Ёлка. Вот чего не хватало в бабушкиной спальне. Если бы все те игрушки были завернуты в праздничную упаковку и лежали под елкой, они были бы точь-в-точь как те, что мы открывали сейчас. Я вновь осознала, какой плохой поступок совершила тогда, и не понимала, что делать с возникшей грустью. За те секунды, которые потребовались брату, чтобы разорвать бумагу с елочками, отделявшую его от новенького желтого самосвала Tonka, я поняла, что Санта-Клаус ненастоящий. Однажды я нашла внутри себя потайное место, защищая свое «плохое я», ту часть себя, которая предпочитала не говорить правду, но раньше мне не приходило в голову, что свое «плохое я» может быть у каждого. То самое «я», которое не говорит правду, поскольку усвоило те же уроки, что и я, и знает, что тишина и темнота – хорошее место, где можно спрятаться от криков и пощечин.
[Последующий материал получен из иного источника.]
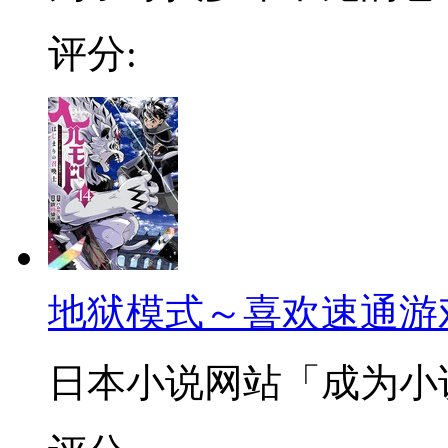
评分:
地狱模式～喜欢速通游
日本小说网站「成为小说家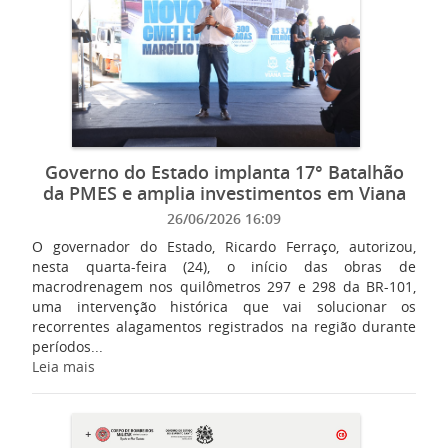
Governo do Estado implanta 17° Batalhão
da PMES e amplia investimentos em Viana
26/06/2026 16:09
O governador do Estado, Ricardo Ferraço, autorizou,
nesta quarta-feira (24), o início das obras de
macrodrenagem nos quilômetros 297 e 298 da BR-101,
uma intervenção histórica que vai solucionar os
recorrentes alagamentos registrados na região durante
períodos...
Leia mais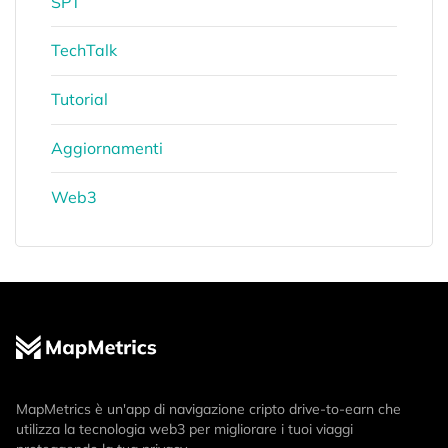
SPT
TechTalk
Tutorial
Aggiornamenti
Web3
MapMetrics è un'app di navigazione cripto drive-to-earn che
utilizza la tecnologia web3 per migliorare i tuoi viaggi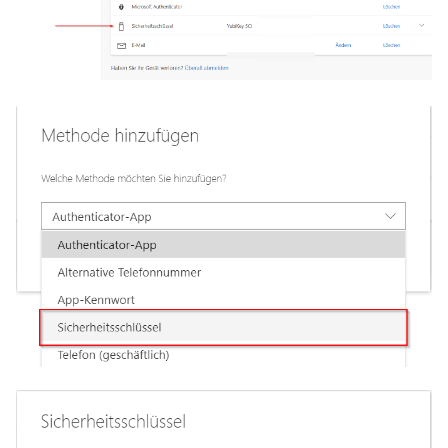
Oktober 2018
September 2018
Mai 2018
April 2018
Februar 2018
Januar 2018
Oktober 2016
September 2014
Oktober 2013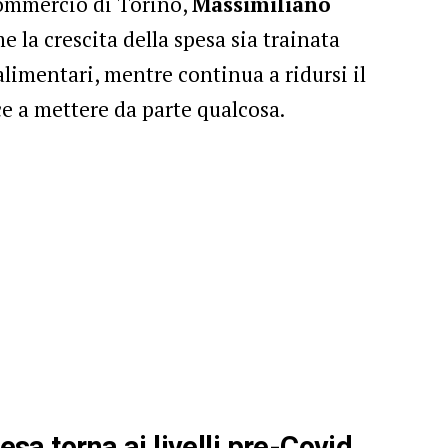
commercio di Torino,
Massimiliano
e la crescita della spesa sia trainata
alimentari, mentre continua a ridursi il
e a mettere da parte qualcosa.
esa torna ai livelli pre-Covid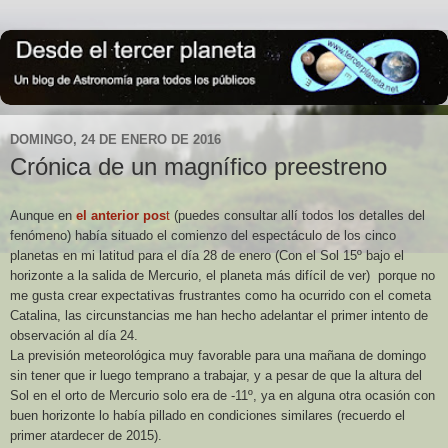
DOMINGO, 24 DE ENERO DE 2016
Crónica de un magnífico preestreno
Aunque en
el anterior pos
t
(puedes consultar allí todos los detalles del
fenómeno) había situado el comienzo del espectáculo de los cinco
planetas en mi latitud para el día 28 de enero (Con el Sol 15º bajo el
horizonte a la salida de Mercurio, el planeta más difícil de ver) porque no
me gusta crear expectativas frustrantes como ha ocurrido con el cometa
Catalina, las circunstancias me han hecho adelantar el primer intento de
observación al día 24.
La previsión meteorológica muy favorable para una mañana de domingo
sin tener que ir luego temprano a trabajar, y a pesar de que la altura del
Sol en el orto de Mercurio solo era de -11º, ya en alguna otra ocasión con
buen horizonte lo había pillado en condiciones similares (recuerdo el
primer atardecer de 2015).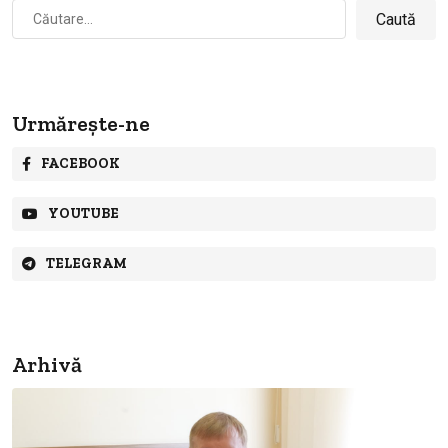
Caută
după:
Urmărește-ne
FACEBOOK
YOUTUBE
TELEGRAM
Arhivă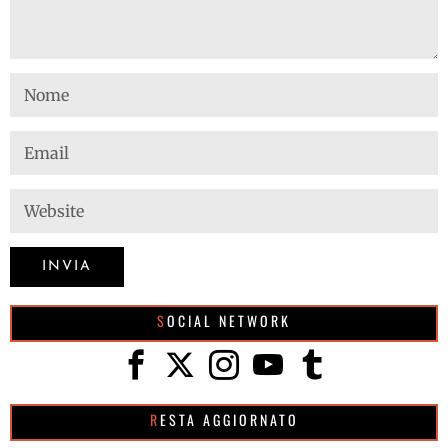
SOCIAL NETWORK
RESTA AGGIORNATO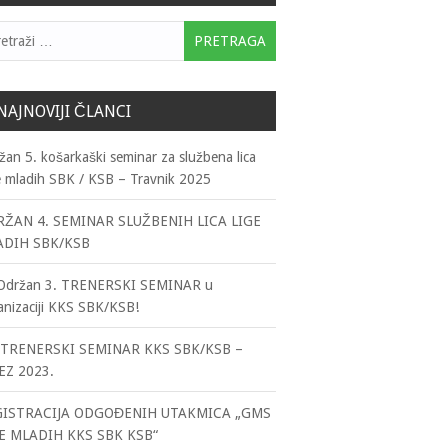
traga:
NAJNOVIJI ČLANCI
žan 5. košarkaški seminar za službena lica
e mladih SBK / KSB – Travnik 2025
ŽAN 4. SEMINAR SLUŽBENIH LICA LIGE
ADIH SBK/KSB
držan 3. TRENERSKI SEMINAR u
anizaciji KKS SBK/KSB!
TRENERSKI SEMINAR KKS SBK/KSB –
EZ 2023.
GISTRACIJA ODGOĐENIH UTAKMICA „GMS
E MLADIH KKS SBK KSB“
Что-то внутри меня щелкнуло, я вдруг перестала восхищаться волшебством, а вместо этого стала притворяться, как взрослые. Я сотворила это с собой. В поисках своей тени я потеряла часть своего детского изумления перед чудом, не понимая, что это не торговая сделка. Мне захотелось плакать, и я заплакала. Потом посмотрела на Ар-Си, распахнувшего свои огромные глаза. Он улыбался и сиял подобно солнцу, вращая в руках свой новенький самосвал. Потом поднял глаза, ожидая, что я разделю с ним очередной радостный момент, как было лишь несколько мгновений назад. Я развела руки с растопыренными пальцами, обращаясь к самой радостной части своей жизни, своему брату.
– Ар-Си! Ты только посмотри, что нам принес Санта!
Я не знала, считать ли это ложью, еще одним пунктом в уже начатом мною списке своих плохих поступков, больших и малых. Я знала, что мой брат счастлив от того, что получил самосвал, и от того, что Санта счел нас достаточно хорошими и достойными такой редкой щедрости. Ради себя и брата я устроила настоящее представление. Я-то уже знала, что не настолько хороша. Я доказала это себе своим детским умом.
4
Однажды, когда мы по-семейному дремали на диване, я, окруженная руками и ногами матери и брата, наполовину проснулась и увидела в углу комнаты какого-то человека. Я моргнула, но он не исчез.
– Уходи, – прошептала я.
Он не ушел. Я испугалась, и как только это поняла, он протянул руку и поцарапал мне лицо.
Потом я проснулась по-настоящему, по-прежнему в окружении мирно посапывающих родных. Человек исчез. Значит, это был сон. По всему телу разлилось чувство облегчения, и я немного повертелась, чтобы принять более удобное положение. И ощутила что-то липкое на лице. Я провела по нему тыльной стороной ладони и поняла, что это горячая кровь, еще до того, как увидела ее следы на костяшках пальцев. Тут меня снова охватил страх. Я закрыла глаза и притворялась спящей до тех пор, пока не проснулась мама. Я не стала показывать ей свое лицо, ожидая, что она заметит сама. Она заметила буквально через несколько секунд после того, как открыла глаза. Она сказала, что я, должна быть, сама расцарапала себе лицо во время сна. Почистив царапину, она поцеловала ее и сказала, что, наверное, останется след. Потом я показала след бабушке и рассказала про человека из сна, ожидая, что бабушка станет утешать меня, скажет, что сны ненастоящие, а кошмары не всегда приходят, когда я закрываю глаза.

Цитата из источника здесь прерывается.